Arithmetic Expressions in Projections #30

ekmartin · 2017-10-01T20:03:38Z

This adds support for e.g. SELECT 2 * price FROM ... and SELECT price * MAX(column) FROM ... by handling nom-sql's ArithmeticExpression.

Arithmetic between different numeric data types is converted implicitly:

BigInt + Int = BigInt
Real + Int = Real
Not supported: BigInt + Real (since Real's integer part is represented using an i32)

Similar to how nom-sql handles arithmetic this currently only deals with simple, non-nested, expressions, but it should definitely be possible to add support for nested expressions in the future.

I'm not completely sure if the way I've handled ArithmeticColumns in the query graph is correct (especially when it comes to re-use), but it seems to work for the tests I've written so far.
The output formatting of arithmetic nodes could probably also need some tuning.

ms705 · 2017-10-01T20:32:30Z

Very nice! I'll have a look over this.

ekmartin · 2017-10-01T21:09:58Z

tests/lib.rs

+    let mut g = distributary::Blender::new();
+    let sql = "
+        CREATE TABLE Bread (id int, price int, PRIMARY KEY(id));
+        Price: SELECT 2 * COUNT(price) FROM Bread WHERE id = ?;


I wanted this query to be SELECT 2 * MAX(price) FROM Bread but I couldn't figure out how to retrieve the result without having a key connected to the query. I saw some of the other tests/benchmarks used a bogus key of 0, but getter.lookup(&0.into(), true) didn't seem to do the trick either. What am I missing?

I got it working by using the result from 2 * MAX(price) as the key for now, but would definitely prefer a cleaner way of doing it.

Commit: 688e85f

jonhoo · 2017-10-01T23:11:46Z

src/ops/project.rs

+        let left = match expression.left {
+            ProjectExpressionBase::Column(i) => &record[i],
+            ProjectExpressionBase::Literal(ref data) => data,
+        }.clone();


I don't think the .clone() here (or below) should be necessary?

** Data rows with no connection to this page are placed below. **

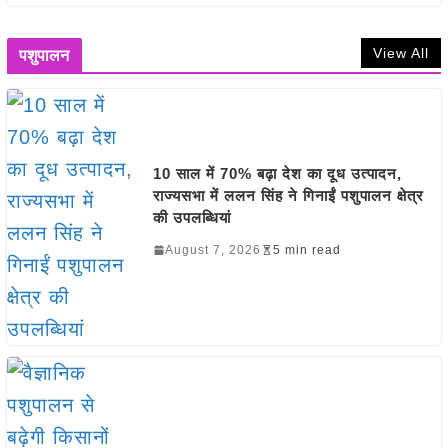
View All
पशुपालन
10 साल में 70% बढ़ा देश का दूध उत्पादन,
राज्यसभा में ललन सिंह ने गिनाईं पशुपालन क्षेत्र
की उपलब्धियां
August 7, 2026
5 min read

Is there any way to do this without overloading the arithmetic operators on &DataType instead of DataType? Pushed a commit here for how that would look.

Tried playing around with ownership stuff, but couldn't figure out how to do it without having to .clone() the ProjectExpression passed into eval_expression and the DataType at record[i].

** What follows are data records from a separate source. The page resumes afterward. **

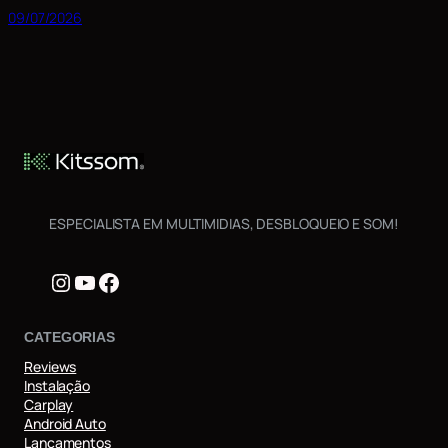
09/07/2026
ESPECIALISTA EM MULTIMIDIAS, DESBLOQUEIO E SOM!
Instagram
Youtube
Facebook
CATEGORIAS
Reviews
Instalação
Carplay
Android Auto
Lançamentos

I doing arithmetic on &DataType is fine. That said, the problem here is less about cloning the record but about the fact that the whole ProjectExpressions is being cloned (which is larger and more complex). Strictly speaking, only record[i] needs to be cloned, correct? Then you could use the arithmetic operators directly on DataType and Literal, without having to overload them for ProjectExpression.

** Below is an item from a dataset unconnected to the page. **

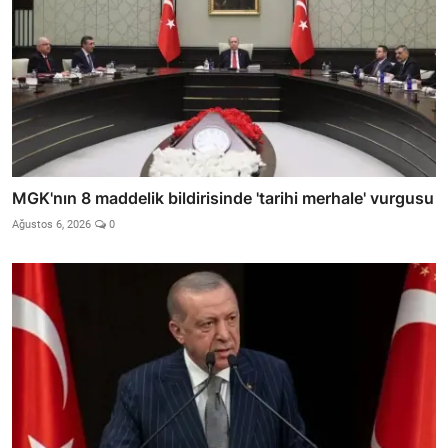
MGK'nın 8 maddelik bildirisinde 'tarihi merhale' vurgusu
Ağustos 6, 2026
0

Strictly speaking, only record[i] needs to be cloned, correct? Then you could use the arithmetic operators directly on DataType and Literal, without having to overload them for ProjectExpression.

I might be misunderstanding, but I think that's what I'm doing? left and right are DataType objects here, and the operators are overloaded directly on DataType.

Oh, yes, you're right, I misread.

jonhoo · 2017-10-01T23:12:49Z

src/ops/project.rs

+                        for i in a {
+                            new_r.push(i.clone());
+                        }
+                    }


@malte this is a similar case to aggregations where columns appear in a pre-defined location (i.e., first all projected columns, then all expressions, then all literals). I know that affected MIR for aggregations during the deadline, so maybe be on the lookout for that here too?

ekmartin · 2017-10-02T12:59:36Z

src/sql/mod.rs

@@ -720,7 +720,7 @@ mod tests {
            // Should have two nodes: source and "users" base table
            let ncount = mig.graph().node_count();
            assert_eq!(ncount, 2);
-            assert_eq!(get_node(&inc, &*mig, "users").name(), "users");


Does the &* make a difference in these tests? They seem to be passing fine without it as well, so I removed it - let me know if it should be there though and I'll revert the commit.

I think this is probably a leftover from when migrations worked somewhat differently, and can indeed be removed.

ekmartin · 2017-10-02T13:09:51Z

@ms705: I split out the changes from mir/mod.rs into the different files you created in 8590bff.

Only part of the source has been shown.